1. This Rule was issued at the instance of defendants Nos. 2 and 3 in a Small Cause Court suit on a bond. There were three defendants, and the learned Judge has found that the defendants Nos. 2 and 3 executed the bond and decreed the suit against them. As regards the first defendant he was not satisfied that the thumb mark which was said to be his on the bond corresponded with his thumb mark which was taken in Court, and, therefore, he was not prepared to hold that he was one of the parties who executed the bond. In the petition presented to this Court it was stated that of the three defendants only defendant No. 1 was examined and that the other two were not examined, because the Court remarked that their examination was unnecessary. The Small Cause Court Judge was asked to report on this allegation, and he states that it was not true that he remarked that the examination of defendants Nos. 2 and 3 was not necessary. With regard to that statement of the learned Small Cause Court Judge an affidavit has been put in by the Pleader who was acting on behalf of the defendants, and be states in that affidavit that his senior after the examination of the first defendant asked whether it was necessary to examine the other two defendants. The Court then enquired if they would corroborate the statement of the first defendant, and on the senior Pleader stating that they would, the Court remarked that it was not necessary to examine them. There is a general rule that the statement of the Judge trying a case as to what happened before him is conclusive on questions of fact. But this affidavit of the learned Pleader seems to suggest that there must have been some misunderstanding. It seems to me to be a rather remarkable state of things that a Pleader should ask the Court how he is to conduct the case, and if the Pleader adopts that line of conducting his case the matter is rather an unfortunate one for his client, because the blame for anything that subsequently happens cannot be thrown on the Court, though it might raise difficulties if the Court were led into expressing an opinion.

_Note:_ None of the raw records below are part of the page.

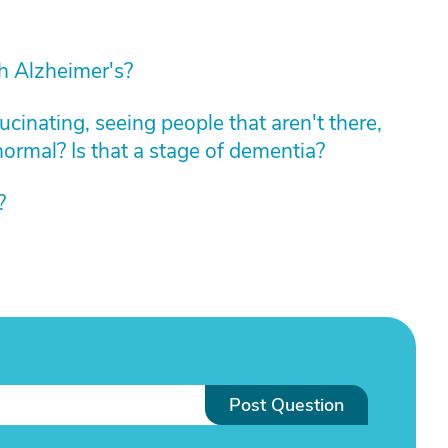
th Alzheimer's?
cinating, seeing people that aren't there,
normal? Is that a stage of dementia?
?
Post Question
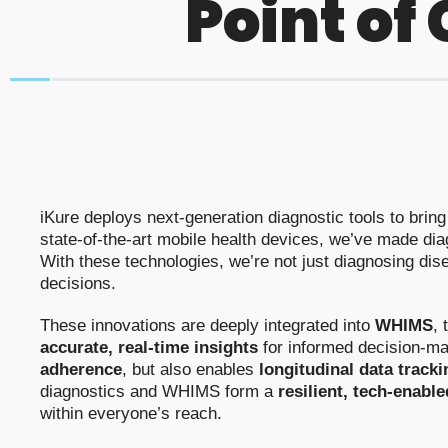
Point of
iKure deploys next-generation diagnostic tools to brin
state-of-the-art mobile health devices, we’ve made diag
With these technologies, we’re not just diagnosing di
decisions.
These innovations are deeply integrated into
WHIMS
, 
accurate, real-time insights
for informed decision-ma
adherence
, but also enables
longitudinal data tracki
diagnostics and WHIMS form a
resilient, tech-enabl
within everyone’s reach.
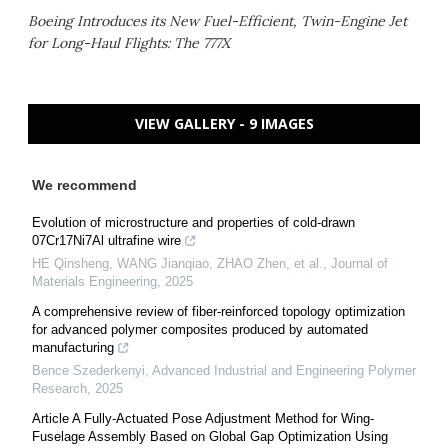
Boeing Introduces its New Fuel-Efficient, Twin-Engine Jet
for Long-Haul Flights: The 777X
VIEW GALLERY - 9 IMAGES
We recommend
Evolution of microstructure and properties of cold-drawn
07Cr17Ni7Al ultrafine wire
HE Qinsheng, WANG Jianqiao, ZHAO Zhen, et al.
,
Journal of
Materials Engineering
,
2025
A comprehensive review of fiber-reinforced topology optimization
for advanced polymer composites produced by automated
manufacturing
Bence Szederkenyi
,
Advanced Industrial and Engineering Polymer
Research
,
2025
Article A Fully-Actuated Pose Adjustment Method for Wing-
Fuselage Assembly Based on Global Gap Optimization Using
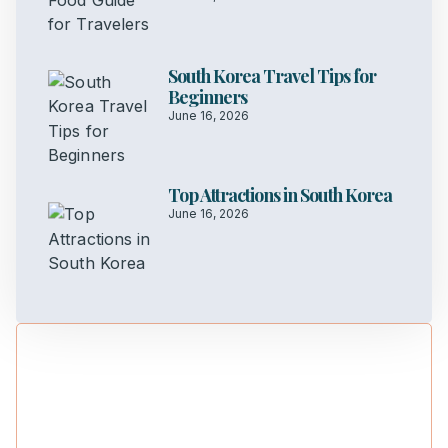
South Korea Travel Tips for
Beginners
June 16, 2026
Top Attractions in South Korea
June 16, 2026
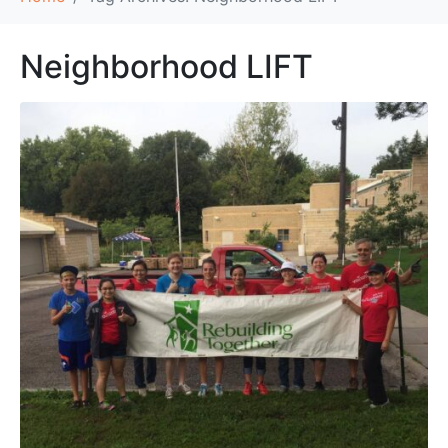
Neighborhood LIFT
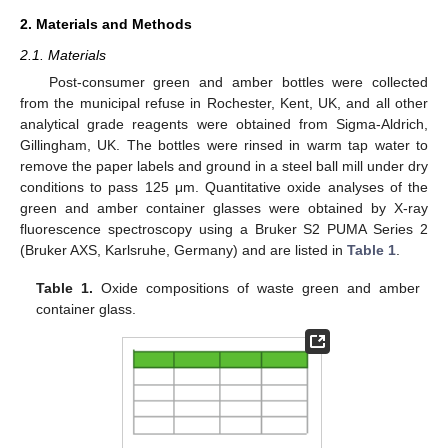
2. Materials and Methods
2.1. Materials
Post-consumer green and amber bottles were collected
from the municipal refuse in Rochester, Kent, UK, and all other
analytical grade reagents were obtained from Sigma-Aldrich,
Gillingham, UK. The bottles were rinsed in warm tap water to
remove the paper labels and ground in a steel ball mill under dry
conditions to pass 125 μm. Quantitative oxide analyses of the
green and amber container glasses were obtained by X-ray
fluorescence spectroscopy using a Bruker S2 PUMA Series 2
(Bruker AXS, Karlsruhe, Germany) and are listed in
Table 1
.
Table 1.
Oxide compositions of waste green and amber
container glass.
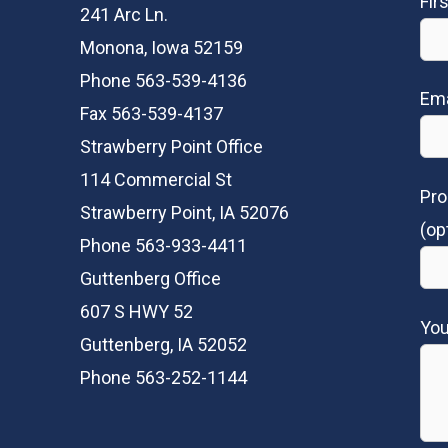
Fir
241 Arc Ln.
Monona, Iowa 52159
Phone 563-539-4136
Ema
Fax 563-539-4137
Strawberry Point Office
114 Commercial St
Pro
Strawberry Point, IA 52076
(op
Phone 563-933-4411
Guttenberg Office
607 S HWY 52
Yo
Guttenberg, IA 52052
Phone 563-252-1144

2. Another point that is taken is that the Court, having found that the first defendant was not a party to the bond, ought not to have given a decree against the other two defendants, and I am referred to the case of Gour Chandra Das v.Prasanna Kumar Chandra 33 C. 812 at p. 815 : 10 C.W.N. 783 : 3 C.L.J. 863. That case was cited before the learned Small Cause Court Judge, and with regard to it he remarked that there was no reason for dismissing the suit against all the defendants, because he was unable to find that there had been any fraudulent alteration of the bond after its execution. It is argued that it is not a question whether there is a fraudulent alteration or not, but whether there is an alteration at all. It is quite clear that what the learned Judge means is that he is not prepared to say that there has been any alteration, but that he is not satisfied that the thumb mark which purports to be that of the first defendant was in fact his. I have examined the thumb marks myself and I think the first defendant was distinctly fortunate in getting the judgment of the Court exonerating him from liability.
3. The Rule is discharged with costs, one gold mohur.